Basic Examples

We begin with simple datatypes, and then gradually introduce more complex cases: parameterized data types, indexed families of data types ("inductive families"), and inductive-recursive data types.

Simple Datatypes

Data types are introduced by data declarations. Perhaps the most basic example is the type of natural numbers. It can be defined as follows:

 data Nat : Set where
   zero : Nat
   suc  : Nat -> Nat

Here Nat is the name of the type to be defined, and zero and suc are constructors. Such a type is called inductive, because intuitively, the type defines the "smallest" set containing an element zero and closed under a function suc, and one can prove properties of such sets by induction. Examples of elements of the type Nat are zero, (suc zero), (suc (suc zero)), and so on. Functions over an inductive type can be defined using pattern matching and structural recursion. For example, the addition function on the natural numbers can be defined by

 _+_ : Nat -> Nat -> Nat
 zero  + m = m
 suc n + m = suc (n + m)

In passing, we note that the mixfix form of the _+_ operator can be used on both the left-hand and right-hand sides of such a definition.

To ensure normalisation, inductive occurrences of the type being defined in a data type declaration must appear in strictly positive positions. For instance, the following datatype is not allowed:

 data Bad : Set where
   bad : (Bad -> Bad) -> Bad

because there is a negative occurrence of Bad in the argument to the constructor.

More information on simple datatypes.

Parameterized Datatypes

Data types can depend on parameters. For example, consider the following declaration:

 data List (A : Set) : Set where
   []   : List A
   _::_ : A -> List A -> List A

This declares List A to be the set of lists of elements of type A. Since the definition is parameterized on a type A, we have effectively defined a family of types List A, one for each A.

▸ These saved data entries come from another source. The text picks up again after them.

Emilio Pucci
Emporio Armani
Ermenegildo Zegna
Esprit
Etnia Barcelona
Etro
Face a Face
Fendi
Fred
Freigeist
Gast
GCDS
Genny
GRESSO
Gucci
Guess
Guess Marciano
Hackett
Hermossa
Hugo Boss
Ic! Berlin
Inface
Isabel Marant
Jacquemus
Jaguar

As usual, the constructors are [] (for the empty list) and _::_ (for the "cons" operation). When these constructors are later used as functions, their types are implicitly quantified over A:

 []   : {A : Set} -> List A
 _::_ : {A : Set} -> A -> List A -> List A

In the data type declaration, parameters are written after the name of the datatype and before the :. The scope of the parameters extends over the entire data type declaration, so their names (such as A in the above example) can be used in the constructor declarations.

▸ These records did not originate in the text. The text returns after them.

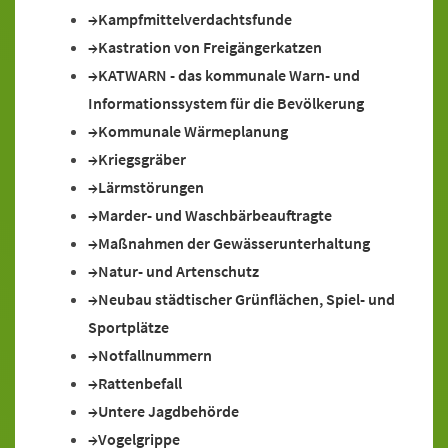
Kampfmittelverdachtsfunde
Kastration von Freigängerkatzen
KATWARN - das kommunale Warn- und
Informationssystem für die Bevölkerung
Kommunale Wärmeplanung
Kriegsgräber
Lärmstörungen
Marder- und Waschbärbeauftragte
Maßnahmen der Gewässerunterhaltung
Natur- und Artenschutz
Neubau städtischer Grünflächen, Spiel- und
Sportplätze
Notfallnummern
Rattenbefall
Untere Jagdbehörde
Vogelgrippe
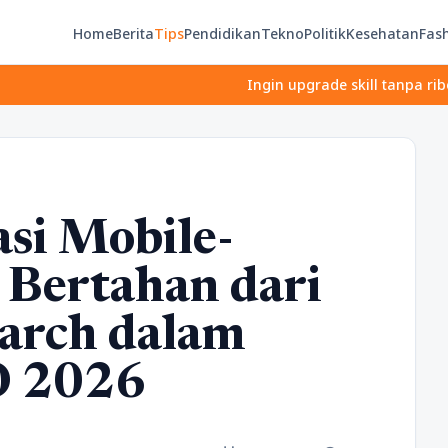
Home
Berita
Tips
Pendidikan
Tekno
Politik
Kesehatan
Fas
Ingin upgrade skill tanpa ribet? Temuk
asi Mobile-
 Bertahan dari
earch dalam
O 2026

More information on parameterized datatypes.

Indexed Datatypes

Data types can also be indexed; in this case they are also called inductive families. The difference between an index and a parameter is that the index need not be constant throughout the definition of the type. For example, for a natural number n, consider the type IsEven n of proofs that n is even. This can be inductively defined as an indexed datatype as follows:

 data IsEven : Nat -> Set where
   evenZ  : IsEven zero
   evenSS : (n : Nat) -> IsEven n -> IsEven (suc (suc n))

Note that, unlike the parameter A in the definition of lists above, the index n is not constant throughout the definition. Logicians and theoretical computer scientists may find it helpful to think of an indexed datatype as a set of judgements given by inference rules. Indeed, the above declaration of the IsEven predicate is exactly equivalent to the following inference rules in more traditional notation:

                         n : Nat       IsEven n
  ------------         --------------------------
    IsEven 0                 IsEven (n+2)

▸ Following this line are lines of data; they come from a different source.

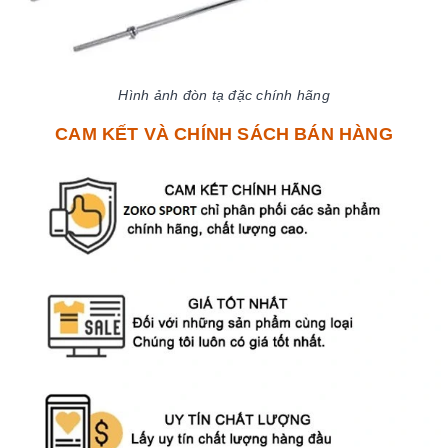
Hình ảnh đòn tạ đặc chính hãng
CAM KẾT VÀ CHÍNH SÁCH BÁN HÀNG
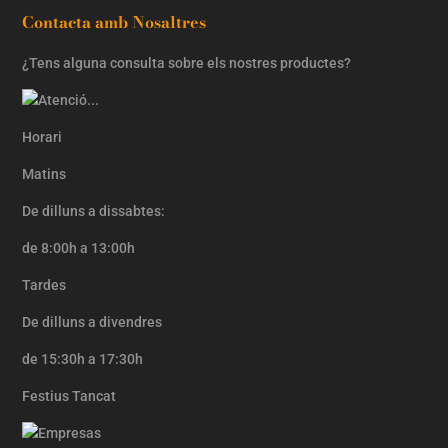
Contacta amb Nosaltres
¿Tens alguna consulta sobre els nostres productes?
Horari
Matins
De dilluns a dissabtes:
de 8:00h a 13:00h
Tardes
De dilluns a divendres
de 15:30h a 17:30h
Festius Tancat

In the data type declaration, indices appear to the right of the :. The scope of indices does not extend to the constructor declarations, and the indices can take on arbitrary values in the constructor return types.

When pattern matching on an element of an inductive family we get information about the index. To distinguish parts of a pattern that are determined by pattern matching (the inaccessible patterns) and the parts which constitutes the actual pattern matching, the inaccessible patterns are prefixed with a dot. For instance, we can prove that the sum of two even numbers is also even.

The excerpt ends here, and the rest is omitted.